A iniciativa marca uma nova fase do caso, que apura a atuação de organizações criminosas infiltradas em atividades da economia formal. Nos documentos, o empresário se compromete a detalhar não apenas a estrutura do esquema, mas também a eventual participação de agentes públicos, incluindo servidores e magistrados.
Ampliação das investigações
A delação pode ampliar significativamente o alcance das investigações conduzidas no estado. Ao indicar a possível participação de integrantes do sistema público, o material entregue tende a abrir novas frentes de apuração, caso as informações sejam consideradas consistentes pelas autoridades.
Segundo os advogados de Beto Louco, os celulares entregues contêm registros que poderão ser periciados para confirmar os relatos apresentados. A estratégia busca fortalecer a credibilidade da colaboração ao associar depoimentos a provas materiais.
Apesar da amplitude das revelações prometidas, a proposta não envolve pessoas com foro privilegiado em Brasília, o que mantém o foco das apurações no âmbito estadual.
Histórico de tentativa de acordo
Esta não é a primeira tentativa do empresário de firmar uma delação. No ano passado, a Procuradoria-Geral da República, sob comando de Paulo Gonet, rejeitou uma proposta anterior que mencionava autoridades com prerrogativa de foro, entre elas o presidente do Senado, Davi Alcolumbre.

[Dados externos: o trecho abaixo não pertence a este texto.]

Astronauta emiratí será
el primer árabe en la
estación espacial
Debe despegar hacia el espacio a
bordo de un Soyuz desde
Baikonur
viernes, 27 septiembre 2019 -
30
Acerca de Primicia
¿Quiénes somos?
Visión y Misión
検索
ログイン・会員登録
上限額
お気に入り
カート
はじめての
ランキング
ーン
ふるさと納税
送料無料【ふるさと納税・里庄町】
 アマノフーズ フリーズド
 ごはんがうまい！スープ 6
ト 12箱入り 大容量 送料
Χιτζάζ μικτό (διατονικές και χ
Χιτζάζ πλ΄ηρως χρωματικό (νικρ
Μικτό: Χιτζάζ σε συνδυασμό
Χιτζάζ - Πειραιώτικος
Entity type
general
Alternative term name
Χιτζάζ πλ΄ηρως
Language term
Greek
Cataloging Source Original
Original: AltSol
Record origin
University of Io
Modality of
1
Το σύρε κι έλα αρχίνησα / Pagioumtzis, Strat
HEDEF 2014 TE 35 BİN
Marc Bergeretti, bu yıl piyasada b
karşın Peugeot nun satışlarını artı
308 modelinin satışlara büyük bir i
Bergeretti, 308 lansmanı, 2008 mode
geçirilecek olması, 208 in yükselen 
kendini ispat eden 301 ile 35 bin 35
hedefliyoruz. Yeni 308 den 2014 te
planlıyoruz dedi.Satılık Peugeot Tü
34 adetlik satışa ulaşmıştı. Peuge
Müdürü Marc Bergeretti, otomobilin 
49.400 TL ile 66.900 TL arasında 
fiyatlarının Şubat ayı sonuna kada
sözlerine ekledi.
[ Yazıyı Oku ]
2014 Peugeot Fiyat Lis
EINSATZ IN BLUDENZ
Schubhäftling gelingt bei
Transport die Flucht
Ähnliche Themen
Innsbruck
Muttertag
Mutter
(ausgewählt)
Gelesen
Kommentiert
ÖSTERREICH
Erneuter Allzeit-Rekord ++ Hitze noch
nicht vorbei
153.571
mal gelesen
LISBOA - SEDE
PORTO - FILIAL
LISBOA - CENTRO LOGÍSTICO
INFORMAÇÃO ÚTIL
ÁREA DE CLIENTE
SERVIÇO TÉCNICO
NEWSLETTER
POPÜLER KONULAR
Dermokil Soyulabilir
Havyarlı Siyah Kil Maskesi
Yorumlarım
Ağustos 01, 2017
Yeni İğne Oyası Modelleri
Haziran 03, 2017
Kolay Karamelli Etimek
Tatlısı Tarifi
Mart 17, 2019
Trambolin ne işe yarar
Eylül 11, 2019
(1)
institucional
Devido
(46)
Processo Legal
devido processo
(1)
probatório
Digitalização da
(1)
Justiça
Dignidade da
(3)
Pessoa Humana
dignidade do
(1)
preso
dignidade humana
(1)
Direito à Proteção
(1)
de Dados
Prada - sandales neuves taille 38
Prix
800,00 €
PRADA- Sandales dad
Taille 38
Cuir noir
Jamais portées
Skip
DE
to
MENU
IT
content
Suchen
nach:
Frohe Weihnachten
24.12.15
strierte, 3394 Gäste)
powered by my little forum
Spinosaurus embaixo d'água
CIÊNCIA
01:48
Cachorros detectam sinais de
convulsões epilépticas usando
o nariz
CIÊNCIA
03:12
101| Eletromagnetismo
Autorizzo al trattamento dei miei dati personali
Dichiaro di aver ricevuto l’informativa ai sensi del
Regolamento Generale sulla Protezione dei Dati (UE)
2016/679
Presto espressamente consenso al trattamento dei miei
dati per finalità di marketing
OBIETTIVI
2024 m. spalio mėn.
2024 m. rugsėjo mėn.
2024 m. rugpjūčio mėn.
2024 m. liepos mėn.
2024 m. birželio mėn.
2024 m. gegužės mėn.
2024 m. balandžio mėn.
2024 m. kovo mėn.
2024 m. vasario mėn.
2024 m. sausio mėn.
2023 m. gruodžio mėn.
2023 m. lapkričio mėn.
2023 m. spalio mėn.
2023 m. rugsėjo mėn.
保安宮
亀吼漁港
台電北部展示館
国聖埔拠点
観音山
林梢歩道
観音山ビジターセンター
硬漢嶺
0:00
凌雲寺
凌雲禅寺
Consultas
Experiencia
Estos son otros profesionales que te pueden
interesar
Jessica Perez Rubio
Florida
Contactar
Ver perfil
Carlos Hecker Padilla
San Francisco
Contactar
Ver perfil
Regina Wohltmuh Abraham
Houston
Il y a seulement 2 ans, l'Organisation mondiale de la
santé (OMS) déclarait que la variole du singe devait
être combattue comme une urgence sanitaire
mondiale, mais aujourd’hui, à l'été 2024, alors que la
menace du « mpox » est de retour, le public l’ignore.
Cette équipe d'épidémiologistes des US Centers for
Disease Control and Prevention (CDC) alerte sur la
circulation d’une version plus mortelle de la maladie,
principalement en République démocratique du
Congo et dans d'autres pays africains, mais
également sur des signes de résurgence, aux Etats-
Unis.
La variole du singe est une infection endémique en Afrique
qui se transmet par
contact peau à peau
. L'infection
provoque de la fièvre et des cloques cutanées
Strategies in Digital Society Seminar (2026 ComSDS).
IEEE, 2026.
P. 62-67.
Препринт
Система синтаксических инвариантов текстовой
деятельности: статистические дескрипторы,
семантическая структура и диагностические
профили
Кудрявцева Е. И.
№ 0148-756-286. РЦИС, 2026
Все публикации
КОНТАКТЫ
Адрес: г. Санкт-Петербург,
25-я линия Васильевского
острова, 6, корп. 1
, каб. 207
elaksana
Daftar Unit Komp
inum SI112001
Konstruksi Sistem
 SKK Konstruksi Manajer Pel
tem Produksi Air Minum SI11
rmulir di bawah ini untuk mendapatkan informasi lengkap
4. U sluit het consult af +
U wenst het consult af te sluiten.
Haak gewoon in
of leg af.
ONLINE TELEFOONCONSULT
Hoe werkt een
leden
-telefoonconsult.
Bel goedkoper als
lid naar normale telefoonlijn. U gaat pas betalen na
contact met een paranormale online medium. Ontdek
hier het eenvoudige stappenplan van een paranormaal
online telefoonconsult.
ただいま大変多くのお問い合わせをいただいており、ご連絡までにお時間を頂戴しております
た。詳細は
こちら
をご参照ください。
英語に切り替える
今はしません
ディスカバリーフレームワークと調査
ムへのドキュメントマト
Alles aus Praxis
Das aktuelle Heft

Na ocasião, vieram à tona informações sobre uma suposta relação entre o empresário e o parlamentar, incluindo a oferta de benefícios como canetas mounjaro e a realização de um show do cantor Roberto Carlos no Amapá. Segundo relatos, os presentes teriam sido concedidos em troca de apoio político para reverter decisões da Agência Nacional do Petróleo contrárias à empresa Copape, o que Alcolumbre nega.
Operação Carbono Oculto
Deflagrada em agosto de 2025, a operação Carbono Oculto investiga a infiltração do crime organizado em setores legais da economia, como postos de combustíveis, padarias e empresas de tecnologia financeira. As apurações apontam para um modelo sofisticado de atuação, com uso de empresas formais para movimentar recursos ilícitos.
Foragido, Beto Louco passou as últimas semanas em contato constante com sua equipe jurídica para estruturar os anexos entregues ao Ministério Público. Os documentos funcionam como uma espécie de prévia da delação, indicando os caminhos que poderão ser aprofundados durante a negociação formal.
Negociação envolve ressarcimento milionário
Um dos pontos centrais da negociação é o compromisso do empresário com o ressarcimento ao Estado. Ele concordou em devolver valores milionários, o que é considerado um dos aspectos mais sensíveis em acordos de colaboração.
Especialistas apontam que esse tipo de negociação costuma enfrentar dificuldades justamente na definição dos montantes e das condições de pagamento. Ainda assim, há avaliação de que o acordo pode trazer benefícios mútuos.
Advogados que acompanham o caso afirmam que a delação pode representar um cenário de ganhos para ambas as partes: o investigado obtém benefícios legais, enquanto o Estado recupera recursos desviados e preserva a continuidade de atividades econômicas que poderão seguir operando dentro da legalidade.
Decisão final cabe ao Ministério Público
A palavra final sobre a aceitação da delação caberá ao procurador-geral de Justiça de São Paulo, Paulo Sergio de Oliveira e Costa. A definição deve ocorrer após análise detalhada do material entregue e das condições propostas pelo empresário.
A expectativa é que, caso o acordo avance, novos desdobramentos surjam a partir das informações fornecidas, aprofundando as investigações sobre um dos maiores esquemas já apurados envolvendo fraudes fiscais e lavagem de dinheiro no estado.